Extracted page text data:
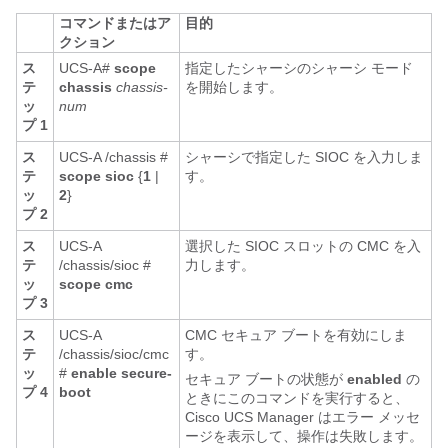
コマンドまたはア
目的
クション
ス
UCS-A#
scope
指定したシャーシのシャーシ モード
テ
chassis
chassis-
を開始します。
ッ
num
プ 1
ス
UCS-A /chassis #
シャーシで指定した SIOC を入力しま
テ
scope sioc
{
1
|
す。
ッ
2
}
プ 2
ス
UCS-A
選択した SIOC スロットの CMC を入
テ
/chassis/sioc #
力します。
ッ
scope cmc
プ 3
ス
UCS-A
CMC セキュア ブートを有効にしま
テ
/chassis/sioc/cmc
す。
ッ
#
enable secure-
セキュア ブートの状態が
enabled
の
プ 4
boot
ときにこのコマンドを実行すると、
Cisco UCS Manager
はエラー メッセ
ージを表示して、操作は失敗します。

WORK INSTRUCTIONS:
Give back an exact reproduction of the entries, with all pictures excluded.

ANSWER FOR THIS EXERCISE:
コマンドまたはア
目的
クション
ス
UCS-A#
scope
指定したシャーシのシャーシ モード
テ
chassis
chassis-
を開始します。
ッ
num
プ 1
ス
UCS-A /chassis #
シャーシで指定した SIOC を入力しま
テ
scope sioc
{
1
|
す。
ッ
2
}
プ 2
ス
UCS-A
選択した SIOC スロットの CMC を入
テ
/chassis/sioc #
力します。
ッ
scope cmc
プ 3
ス
UCS-A
CMC セキュア ブートを有効にしま
テ
/chassis/sioc/cmc
す。
ッ
#
enable secure-
セキュア ブートの状態が
enabled
の
プ 4
boot
ときにこのコマンドを実行すると、
Cisco UCS Manager
はエラー メッセ
ージを表示して、操作は失敗します。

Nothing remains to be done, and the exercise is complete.